How to set up a Data Science Project

Published in

The Startup

6 min readJun 30, 2020

More often than not, those of us who are new to the Data Science field wish to transform newly acquired Data Science skills into something tangible. This is often done by means of embarking on a project.

Whether you’re a beginner, a graduate, looking to build a Portfolio for your CV or to prepare for projects in your future workplace — this is the post for you!

“Where do I start? How do I structure my project? What do I do with project results once I’m done?” Just some questions I know I used to have in the early stages of my Data Science journey/career.

I want to provide a protocol: basic steps to beginning every Data Science or Machine Learning project you have and documenting results.

The topics I’ll cover are:

Creating a Git Repository
Building a Project folder structure
Creating a Virtual Environment
Notebooks
Module/Script Writing

Create a Git Repository

Git is a version-control system for tracking changes in source code during software development.

Git basically lets you host your project online which allows your work to be shareable. On it, you can update and track any changes you make to your project. The Git Repository is what collects these files of different versions of a Project.

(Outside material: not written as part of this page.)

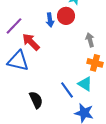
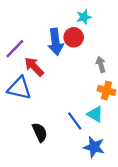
blue arrow: (50, 20) -> (56, 42), size x1.6

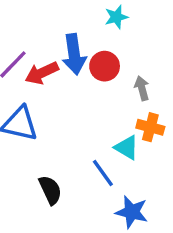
red circle: (74, 37) -> (105, 66), moved
red arrow: (34, 67) -> (42, 73), moved, turned -70
cyan triangle: (95, 114) -> (127, 148), moved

I see it more as a platform to manage and structure my work. It’s the one thing in my life I keep neat and tidy :”)

Steps:

Head on over to a site like GitHub or GitLab and create a free account.
Create a Repository for your project. It is where you will push all the work and progress of a project that you work on.

Confused? I recommend a git short course with videos (here), or a tutorial with coding (git commands from the terminal) here or a tutorial with minimal coding here.

Building a Project folder structure

The code for a project, app or software component is typically organized in a folder structure or “file tree”.

Once you’ve created a Repository, you will need to decide how to structure your project. The typical “Tree” structure I use for most of my Machine Learning projects is as follows:

|-- my_project
|   |-- data
|   |   |-- example_data.csv
|   |-- notebooks
|   |   | -- example_notebook.ipynb
|   |--modules/scripts (optional)
|   |   | -- __init__.py
|   |   | -- example_script.py
|   |-- setup
|   |   |-- setup.sh
|   |   |-- requirements.txt
|-- README.md4 directories, 5 files

In plain English:

In the project (i.e. the Repository) you just created, create the folders: data, notebooks and setup. Put the necessary files into their respective folders.

The README.md file is a file that is automatically created when you create your Git Repository, in it you outline a summary of your project i.e. the Problem Statement.

Note for the data folder: Rather provide external links where the data can be downloaded. It’s unsafe to keep (confidential) data on a Repo.

Create a Virtual Environment

The main purpose of virtual environments is to create an isolated environment for projects. This means that each project can have its own dependencies (installed packages), regardless of what dependencies every other project has.

In short, for each project you begin you will install and use different packages OR

you may use the same packages for projects — only difference being the version of the package. The version control depends on which Python Version your project requires. (Image on left).

An example of the prior: You may need Scikit-Learn in a simple Machine Learning project you begin and Tensorflow in a different Deep Learning project you begin. So for each project you create an environment with only the packages you need.

This procedure also prevents import errors you may encounter, because you will install all required packages beforehand using the “setup” folder we created in our Tree Structure.

Steps using the command-line:

In the setup folder , create the setup.sh bash file, when you run this file in the terminal using the command: $ source setup.sh , it automatically runs the code within it which installs all needed packages:

#/bash
# a bash script to setup the environment for the project# install pip3 and virtualenv
sudo apt-get install python3-pip -y# create the virutual environment in the project root
pip3 install virtualenv
virtualenv -p python3 project_name_env# activate the virtual environment
source project_name_env/bin/activate# install packages you will need
pip3 install -r setup/requirements.txt

Bonus: Create a Custom Kernel. It applies the Virtual Environment you just created and “activates” it in your notebook to make sure you use only the packages in the environment.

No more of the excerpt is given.